▶ **INFORMATION SUPPLIED**:
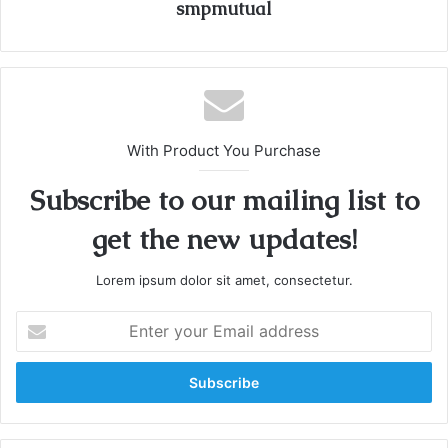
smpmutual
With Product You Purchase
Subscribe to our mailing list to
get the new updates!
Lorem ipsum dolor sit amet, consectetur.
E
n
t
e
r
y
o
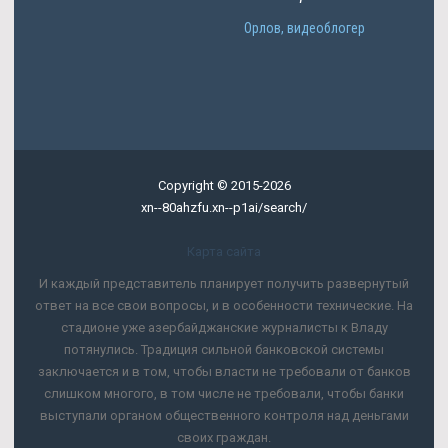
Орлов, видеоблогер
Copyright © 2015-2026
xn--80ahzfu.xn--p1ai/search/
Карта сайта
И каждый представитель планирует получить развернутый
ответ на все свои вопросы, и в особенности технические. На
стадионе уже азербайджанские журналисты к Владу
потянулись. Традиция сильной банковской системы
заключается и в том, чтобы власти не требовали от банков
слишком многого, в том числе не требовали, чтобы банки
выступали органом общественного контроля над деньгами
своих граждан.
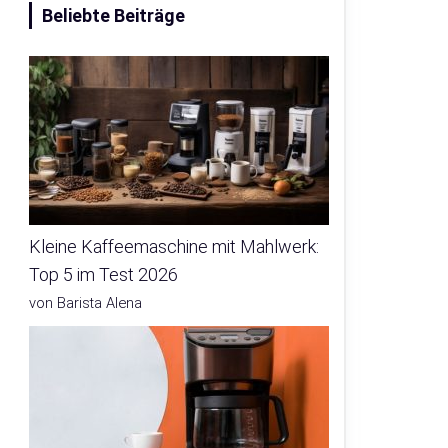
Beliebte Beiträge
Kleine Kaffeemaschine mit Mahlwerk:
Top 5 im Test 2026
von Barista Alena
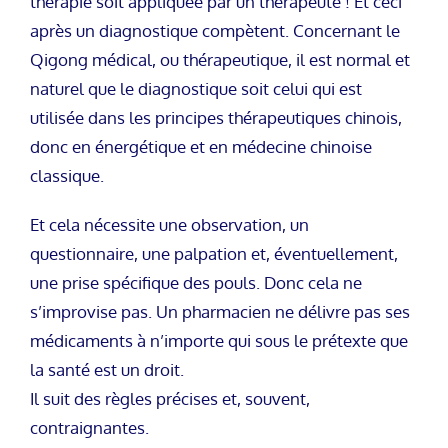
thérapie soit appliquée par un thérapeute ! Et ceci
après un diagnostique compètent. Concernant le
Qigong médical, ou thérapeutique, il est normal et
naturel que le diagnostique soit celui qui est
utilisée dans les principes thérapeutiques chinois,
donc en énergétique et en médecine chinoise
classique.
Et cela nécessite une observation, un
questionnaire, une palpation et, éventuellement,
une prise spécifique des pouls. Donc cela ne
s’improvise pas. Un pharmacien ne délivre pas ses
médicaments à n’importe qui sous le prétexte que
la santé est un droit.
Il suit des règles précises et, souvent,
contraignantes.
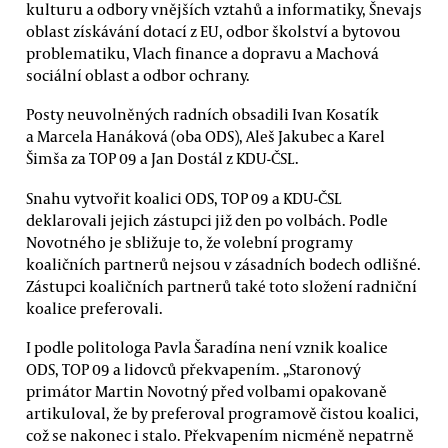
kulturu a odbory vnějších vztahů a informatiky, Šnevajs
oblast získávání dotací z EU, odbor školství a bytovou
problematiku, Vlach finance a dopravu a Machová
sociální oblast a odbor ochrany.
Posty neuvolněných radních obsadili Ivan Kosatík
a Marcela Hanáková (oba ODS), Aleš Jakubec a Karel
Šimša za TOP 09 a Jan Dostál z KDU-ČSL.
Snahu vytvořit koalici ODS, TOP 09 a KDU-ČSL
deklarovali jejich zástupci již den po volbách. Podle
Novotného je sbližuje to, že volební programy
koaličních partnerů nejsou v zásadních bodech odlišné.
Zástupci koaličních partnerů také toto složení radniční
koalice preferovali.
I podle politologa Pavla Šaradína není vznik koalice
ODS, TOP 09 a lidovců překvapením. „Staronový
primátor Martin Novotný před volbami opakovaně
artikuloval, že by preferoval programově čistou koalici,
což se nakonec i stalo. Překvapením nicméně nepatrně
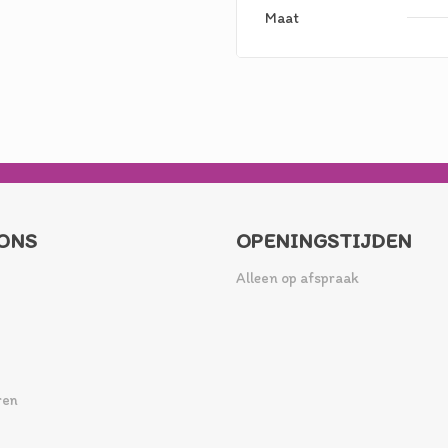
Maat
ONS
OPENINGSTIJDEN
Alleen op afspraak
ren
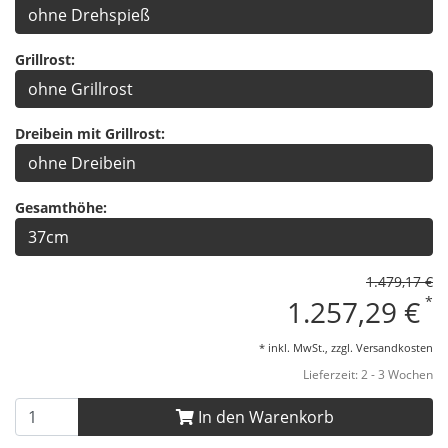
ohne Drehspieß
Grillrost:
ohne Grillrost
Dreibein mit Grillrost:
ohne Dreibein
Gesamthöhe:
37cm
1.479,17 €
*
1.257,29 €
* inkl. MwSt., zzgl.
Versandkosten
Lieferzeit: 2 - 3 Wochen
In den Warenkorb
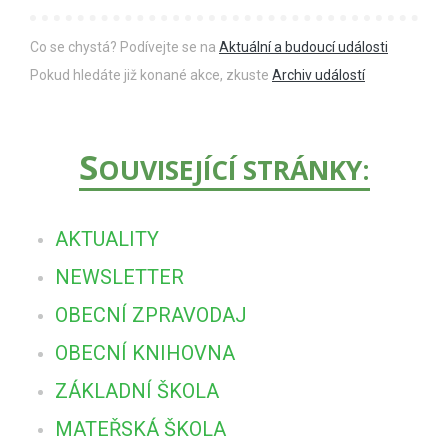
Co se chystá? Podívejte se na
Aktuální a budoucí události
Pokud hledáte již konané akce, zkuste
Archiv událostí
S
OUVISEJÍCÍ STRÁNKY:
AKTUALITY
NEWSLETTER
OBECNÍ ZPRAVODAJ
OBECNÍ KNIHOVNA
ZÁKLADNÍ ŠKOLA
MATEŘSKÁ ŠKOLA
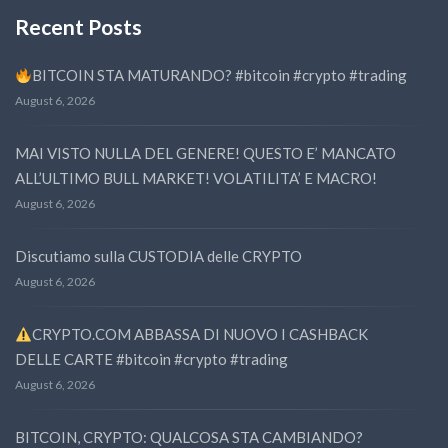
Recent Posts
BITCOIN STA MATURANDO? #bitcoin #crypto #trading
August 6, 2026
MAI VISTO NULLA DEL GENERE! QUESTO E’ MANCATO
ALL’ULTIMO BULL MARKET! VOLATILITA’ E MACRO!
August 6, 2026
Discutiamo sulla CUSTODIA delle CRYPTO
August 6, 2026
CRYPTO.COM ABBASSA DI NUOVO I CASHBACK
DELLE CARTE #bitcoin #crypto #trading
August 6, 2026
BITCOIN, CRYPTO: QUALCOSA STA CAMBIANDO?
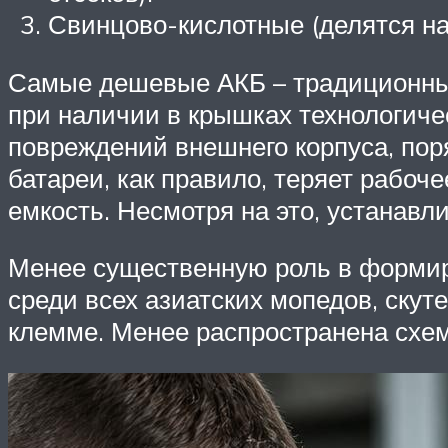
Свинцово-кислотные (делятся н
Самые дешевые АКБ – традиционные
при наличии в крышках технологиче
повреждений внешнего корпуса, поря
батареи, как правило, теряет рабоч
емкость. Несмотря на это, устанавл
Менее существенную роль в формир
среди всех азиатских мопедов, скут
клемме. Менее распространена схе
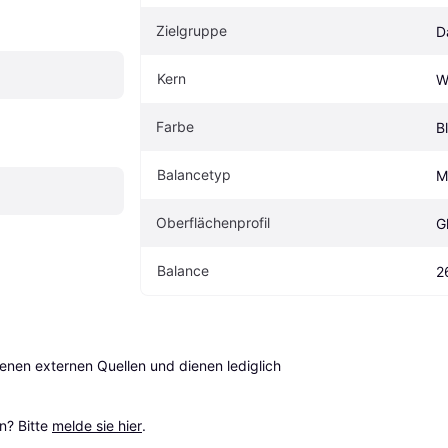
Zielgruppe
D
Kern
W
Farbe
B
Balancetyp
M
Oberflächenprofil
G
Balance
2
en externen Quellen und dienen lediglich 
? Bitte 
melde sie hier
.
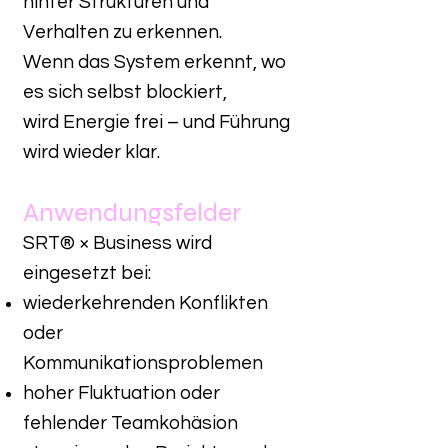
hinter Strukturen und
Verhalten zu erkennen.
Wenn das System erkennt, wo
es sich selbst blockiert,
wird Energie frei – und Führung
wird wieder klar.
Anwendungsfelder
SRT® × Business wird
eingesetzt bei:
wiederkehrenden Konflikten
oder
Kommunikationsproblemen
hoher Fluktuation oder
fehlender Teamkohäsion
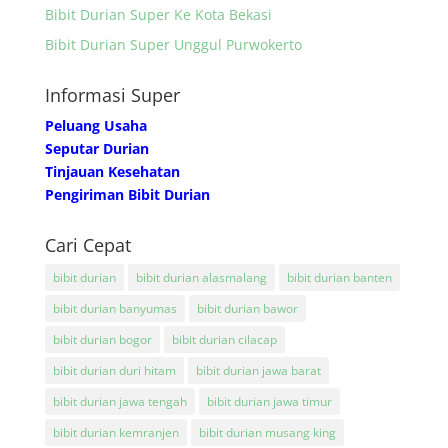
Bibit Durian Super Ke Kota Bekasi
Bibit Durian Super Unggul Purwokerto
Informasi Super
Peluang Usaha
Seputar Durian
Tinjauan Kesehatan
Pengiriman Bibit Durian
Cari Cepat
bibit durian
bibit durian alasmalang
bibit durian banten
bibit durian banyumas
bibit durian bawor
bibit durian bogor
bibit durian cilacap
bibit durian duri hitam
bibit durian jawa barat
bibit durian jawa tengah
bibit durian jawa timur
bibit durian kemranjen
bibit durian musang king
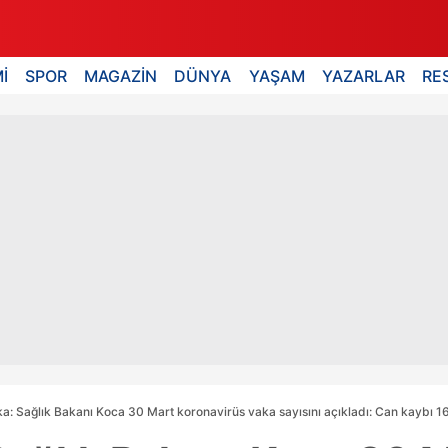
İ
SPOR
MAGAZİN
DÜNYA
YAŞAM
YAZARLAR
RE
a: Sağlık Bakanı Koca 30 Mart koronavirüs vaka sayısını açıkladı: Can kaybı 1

▶ **HOW TO COMPLETE THIS TASK**:
Select the lines from the entries that include the word "trading".

▶ **RESPONSE**:
BITCOIN STA MATURANDO? #bitcoin #crypto #trading
DELLE CARTE #bitcoin #crypto #trading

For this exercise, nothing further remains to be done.